Jeffrey Ding and Josh Goldstein join Stanford's security centre
The Center for International Security and Cooperation (CISAC) has announced the fellows and researchers who will be joining them for the 2020-21 academic year and the list includes two names from the Department of Politics and International Relations.
Jeffrey Ding, and Josh A Goldstein both DPhil candidates at the Department of Politics and International Relations will join CISAC as pre-doctoral fellows for the coming year. Ding’s research is focussed on how technological change affects the rise and fall of great powers. Through investigating historical cases of industrial revolutions, he is searching for causal mechanisms that connect significant technical breakthroughs to economic power transitions -- with an eye toward the implications of advances in AI for a possible U.S.-China power transition. Goldstein's research interests lie in international security, political psychology, and foreign policy decision-making.
Ding and Goldstein will join a cohort of multi-disciplinary scholars generating new knowledge across a range of topics in order to help CISAC in its mission to “build a safer world”. Since its founding in 1983, CISAC has helped scholars address the most critical security issues of the day by bringing together leading scholars in both the social and natural sciences to collaborate across disciplines and professional backgrounds. The centre which is always led by two co-directors—one from the natural sciences and one from the social sciences—conducts innovative research and shares its findings with policy makers and the public in order to illuminate an increasingly complex international environment.

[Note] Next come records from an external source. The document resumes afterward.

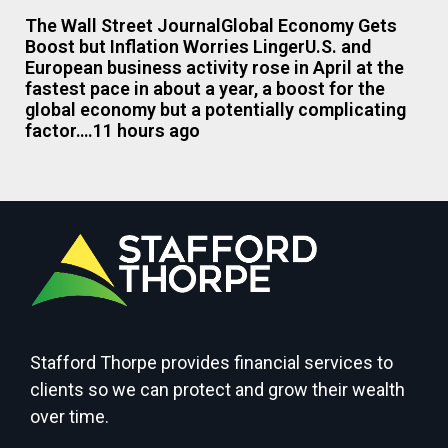
The Wall Street JournalGlobal Economy Gets
Boost but Inflation Worries LingerU.S. and
European business activity rose in April at the
fastest pace in about a year, a boost for the
global economy but a potentially complicating
factor….11 hours ago
Stafford Thorpe provides financial services to
clients so we can protect and grow their wealth
over time.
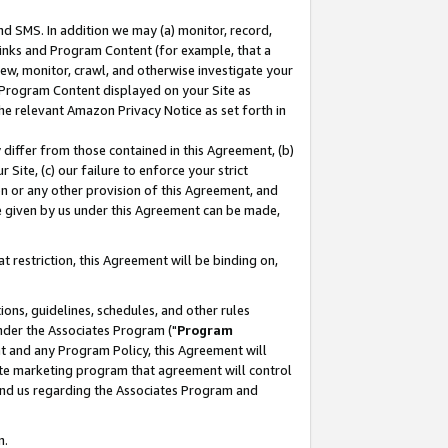
nd SMS. In addition we may (a) monitor, record,
 Links and Program Content (for example, that a
ew, monitor, crawl, and otherwise investigate your
f Program Content displayed on your Site as
he relevant Amazon Privacy Notice as set forth in
y differ from those contained in this Agreement, (b)
 Site, (c) our failure to enforce your strict
on or any other provision of this Agreement, and
e given by us under this Agreement can be made,
 restriction, this Agreement will be binding on,
ons, guidelines, schedules, and other rules
nder the Associates Program ("
Program
nt and any Program Policy, this Agreement will
iate marketing program that agreement will control
and us regarding the Associates Program and
n.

CISAC grew out of the mass teach-ins that took place on campus during the Vietnam War and initially addressed Cold War issues such as nuclear non-proliferation research, particularly the study of international norms and ethics, and the Track II talks with China, North Korea, Pakistan and Russia. The organisation has evolved to focus on emerging challenges such as the study of terrorism, insurgency and homeland security as well as biosecurity, global health and "risks associated with our highly interconnected digital age."